# WORK ITEM:
Print exactly those lines that run from the beginning of the data to the line bearing "Kollonitschgasse, 2700 Wiener", inclusive.

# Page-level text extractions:

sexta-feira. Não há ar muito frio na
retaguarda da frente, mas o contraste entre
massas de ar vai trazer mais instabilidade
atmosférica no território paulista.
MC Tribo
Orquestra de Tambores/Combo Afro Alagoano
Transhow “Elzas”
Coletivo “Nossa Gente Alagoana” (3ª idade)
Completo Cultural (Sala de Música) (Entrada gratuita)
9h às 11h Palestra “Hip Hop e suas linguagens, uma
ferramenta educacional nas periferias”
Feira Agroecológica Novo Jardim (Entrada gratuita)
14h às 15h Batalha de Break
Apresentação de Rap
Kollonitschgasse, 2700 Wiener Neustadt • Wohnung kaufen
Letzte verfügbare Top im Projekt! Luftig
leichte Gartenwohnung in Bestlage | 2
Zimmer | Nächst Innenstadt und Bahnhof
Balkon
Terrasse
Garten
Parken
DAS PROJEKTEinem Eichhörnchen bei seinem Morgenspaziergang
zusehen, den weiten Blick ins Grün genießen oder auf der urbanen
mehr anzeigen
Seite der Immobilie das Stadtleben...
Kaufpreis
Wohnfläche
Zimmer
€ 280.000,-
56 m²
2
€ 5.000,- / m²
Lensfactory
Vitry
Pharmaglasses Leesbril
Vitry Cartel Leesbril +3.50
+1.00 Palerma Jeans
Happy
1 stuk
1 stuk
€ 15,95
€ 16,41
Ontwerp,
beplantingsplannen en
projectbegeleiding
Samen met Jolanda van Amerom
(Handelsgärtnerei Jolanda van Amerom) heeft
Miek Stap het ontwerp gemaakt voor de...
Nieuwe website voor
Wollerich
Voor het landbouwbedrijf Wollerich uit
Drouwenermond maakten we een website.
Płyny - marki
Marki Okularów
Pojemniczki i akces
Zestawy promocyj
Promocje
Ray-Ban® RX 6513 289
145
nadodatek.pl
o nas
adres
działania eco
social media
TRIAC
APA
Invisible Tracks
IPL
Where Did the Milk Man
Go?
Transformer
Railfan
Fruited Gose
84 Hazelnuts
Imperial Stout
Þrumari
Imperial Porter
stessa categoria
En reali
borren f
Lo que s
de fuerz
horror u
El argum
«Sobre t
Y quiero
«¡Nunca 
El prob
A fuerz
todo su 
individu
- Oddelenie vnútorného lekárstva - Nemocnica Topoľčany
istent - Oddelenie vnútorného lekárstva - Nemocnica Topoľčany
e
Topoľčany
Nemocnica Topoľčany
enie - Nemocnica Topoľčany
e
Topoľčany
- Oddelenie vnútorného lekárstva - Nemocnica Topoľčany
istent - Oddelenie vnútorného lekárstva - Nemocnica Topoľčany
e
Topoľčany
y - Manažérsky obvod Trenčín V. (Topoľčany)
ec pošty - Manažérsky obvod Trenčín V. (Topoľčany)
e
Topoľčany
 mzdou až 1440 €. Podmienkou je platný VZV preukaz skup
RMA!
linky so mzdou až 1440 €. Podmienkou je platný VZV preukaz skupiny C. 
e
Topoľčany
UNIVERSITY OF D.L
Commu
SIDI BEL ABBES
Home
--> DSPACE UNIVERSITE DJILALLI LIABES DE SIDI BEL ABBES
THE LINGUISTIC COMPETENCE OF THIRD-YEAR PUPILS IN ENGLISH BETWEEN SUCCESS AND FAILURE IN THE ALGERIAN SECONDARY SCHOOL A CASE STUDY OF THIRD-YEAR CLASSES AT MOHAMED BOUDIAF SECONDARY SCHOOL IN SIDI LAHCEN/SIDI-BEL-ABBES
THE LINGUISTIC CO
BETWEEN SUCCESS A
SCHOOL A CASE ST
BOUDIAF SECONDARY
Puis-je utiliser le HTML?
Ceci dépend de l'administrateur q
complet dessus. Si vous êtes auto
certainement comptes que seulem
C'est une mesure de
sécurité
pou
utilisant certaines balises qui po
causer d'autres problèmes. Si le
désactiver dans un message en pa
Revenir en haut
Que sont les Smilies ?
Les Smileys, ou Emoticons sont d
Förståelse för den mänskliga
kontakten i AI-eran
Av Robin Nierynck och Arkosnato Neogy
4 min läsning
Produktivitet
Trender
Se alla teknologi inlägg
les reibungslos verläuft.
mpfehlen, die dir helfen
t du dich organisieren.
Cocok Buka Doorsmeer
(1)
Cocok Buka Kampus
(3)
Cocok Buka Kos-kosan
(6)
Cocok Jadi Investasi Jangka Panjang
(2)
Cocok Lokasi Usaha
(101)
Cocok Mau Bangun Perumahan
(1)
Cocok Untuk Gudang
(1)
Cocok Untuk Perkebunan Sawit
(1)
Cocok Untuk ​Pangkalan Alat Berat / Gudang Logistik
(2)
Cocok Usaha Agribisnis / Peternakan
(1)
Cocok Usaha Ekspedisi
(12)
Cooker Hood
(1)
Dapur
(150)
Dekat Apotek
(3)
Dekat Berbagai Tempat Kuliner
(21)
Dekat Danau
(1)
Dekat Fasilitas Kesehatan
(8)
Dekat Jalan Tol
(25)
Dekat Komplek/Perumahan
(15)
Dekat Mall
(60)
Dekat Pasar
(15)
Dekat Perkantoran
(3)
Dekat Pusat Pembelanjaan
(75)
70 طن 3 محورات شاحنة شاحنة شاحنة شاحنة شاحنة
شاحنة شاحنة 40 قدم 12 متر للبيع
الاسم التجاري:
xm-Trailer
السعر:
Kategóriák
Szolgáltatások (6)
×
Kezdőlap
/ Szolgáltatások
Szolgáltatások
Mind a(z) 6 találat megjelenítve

# WRITTEN RESPONSE:
sexta-feira. Não há ar muito frio na
retaguarda da frente, mas o contraste entre
massas de ar vai trazer mais instabilidade
atmosférica no território paulista.
MC Tribo
Orquestra de Tambores/Combo Afro Alagoano
Transhow “Elzas”
Coletivo “Nossa Gente Alagoana” (3ª idade)
Completo Cultural (Sala de Música) (Entrada gratuita)
9h às 11h Palestra “Hip Hop e suas linguagens, uma
ferramenta educacional nas periferias”
Feira Agroecológica Novo Jardim (Entrada gratuita)
14h às 15h Batalha de Break
Apresentação de Rap
Kollonitschgasse, 2700 Wiener Neustadt • Wohnung kaufen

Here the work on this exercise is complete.